[GIVEN INFORMATION — start]
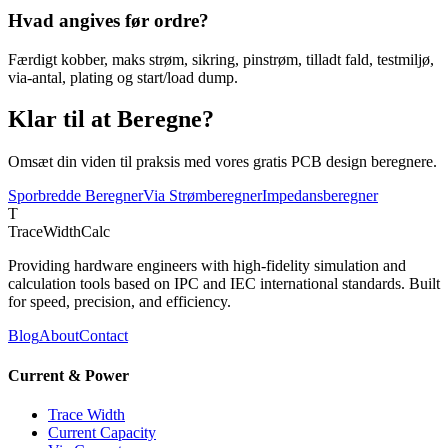
Hvad angives før ordre?
Færdigt kobber, maks strøm, sikring, pinstrøm, tilladt fald, testmiljø,
via-antal, plating og start/load dump.
Klar til at Beregne?
Omsæt din viden til praksis med vores gratis PCB design beregnere.
Sporbredde Beregner
Via Strømberegner
Impedansberegner
T
TraceWidthCalc
Providing hardware engineers with high-fidelity simulation and
calculation tools based on IPC and IEC international standards. Built
for speed, precision, and efficiency.
Blog
About
Contact
Current & Power
Trace Width
Current Capacity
[GIVEN INFORMATION — finish]
# [WORK TO COMPLETE]
All lines in the listing above between the line with "Klar til at Beregne?" and the line with "Current & Power", inclusive, should be set down exactly, and no line outside that range.

# [WRITTEN REPLY]
Klar til at Beregne?
Omsæt din viden til praksis med vores gratis PCB design beregnere.
Sporbredde Beregner
Via Strømberegner
Impedansberegner
T
TraceWidthCalc
Providing hardware engineers with high-fidelity simulation and
calculation tools based on IPC and IEC international standards. Built
for speed, precision, and efficiency.
Blog
About
Contact
Current & Power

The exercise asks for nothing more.